Dataset excerpts:
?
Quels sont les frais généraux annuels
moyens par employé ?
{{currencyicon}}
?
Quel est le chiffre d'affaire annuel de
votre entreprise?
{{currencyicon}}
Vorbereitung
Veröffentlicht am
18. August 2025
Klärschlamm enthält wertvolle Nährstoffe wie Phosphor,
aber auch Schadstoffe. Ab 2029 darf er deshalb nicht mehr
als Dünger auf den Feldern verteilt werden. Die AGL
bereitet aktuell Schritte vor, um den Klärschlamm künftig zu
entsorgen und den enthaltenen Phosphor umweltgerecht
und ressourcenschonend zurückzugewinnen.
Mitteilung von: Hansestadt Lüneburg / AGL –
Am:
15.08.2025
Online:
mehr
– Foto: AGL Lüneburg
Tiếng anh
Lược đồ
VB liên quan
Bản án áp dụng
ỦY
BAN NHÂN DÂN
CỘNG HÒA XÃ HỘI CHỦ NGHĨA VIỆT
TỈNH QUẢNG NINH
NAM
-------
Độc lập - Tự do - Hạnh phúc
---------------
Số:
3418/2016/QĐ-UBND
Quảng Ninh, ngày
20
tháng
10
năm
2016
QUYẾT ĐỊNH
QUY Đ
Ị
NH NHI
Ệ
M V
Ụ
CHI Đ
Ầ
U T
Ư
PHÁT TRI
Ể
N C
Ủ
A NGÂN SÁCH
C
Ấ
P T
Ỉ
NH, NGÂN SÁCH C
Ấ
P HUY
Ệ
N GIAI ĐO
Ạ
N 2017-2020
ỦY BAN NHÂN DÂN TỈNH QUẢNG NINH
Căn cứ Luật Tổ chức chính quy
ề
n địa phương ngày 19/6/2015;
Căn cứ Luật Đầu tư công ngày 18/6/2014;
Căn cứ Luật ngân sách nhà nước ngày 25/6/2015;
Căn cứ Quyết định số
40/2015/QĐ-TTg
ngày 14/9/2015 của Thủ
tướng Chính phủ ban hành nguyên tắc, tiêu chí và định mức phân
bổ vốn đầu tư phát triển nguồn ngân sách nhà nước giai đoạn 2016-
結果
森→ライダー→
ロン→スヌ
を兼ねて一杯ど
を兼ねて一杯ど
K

**ACTION ITEM:** Starting with the line that contains "3418/2016/QĐ-UBND", print every line through the end of the entries above exactly as written, both boundary lines included, and nothing else.

**EXERCISE SOLUTION:**
3418/2016/QĐ-UBND
Quảng Ninh, ngày
20
tháng
10
năm
2016
QUYẾT ĐỊNH
QUY Đ
Ị
NH NHI
Ệ
M V
Ụ
CHI Đ
Ầ
U T
Ư
PHÁT TRI
Ể
N C
Ủ
A NGÂN SÁCH
C
Ấ
P T
Ỉ
NH, NGÂN SÁCH C
Ấ
P HUY
Ệ
N GIAI ĐO
Ạ
N 2017-2020
ỦY BAN NHÂN DÂN TỈNH QUẢNG NINH
Căn cứ Luật Tổ chức chính quy
ề
n địa phương ngày 19/6/2015;
Căn cứ Luật Đầu tư công ngày 18/6/2014;
Căn cứ Luật ngân sách nhà nước ngày 25/6/2015;
Căn cứ Quyết định số
40/2015/QĐ-TTg
ngày 14/9/2015 của Thủ
tướng Chính phủ ban hành nguyên tắc, tiêu chí và định mức phân
bổ vốn đầu tư phát triển nguồn ngân sách nhà nước giai đoạn 2016-
結果
森→ライダー→
ロン→スヌ
を兼ねて一杯ど
を兼ねて一杯ど
K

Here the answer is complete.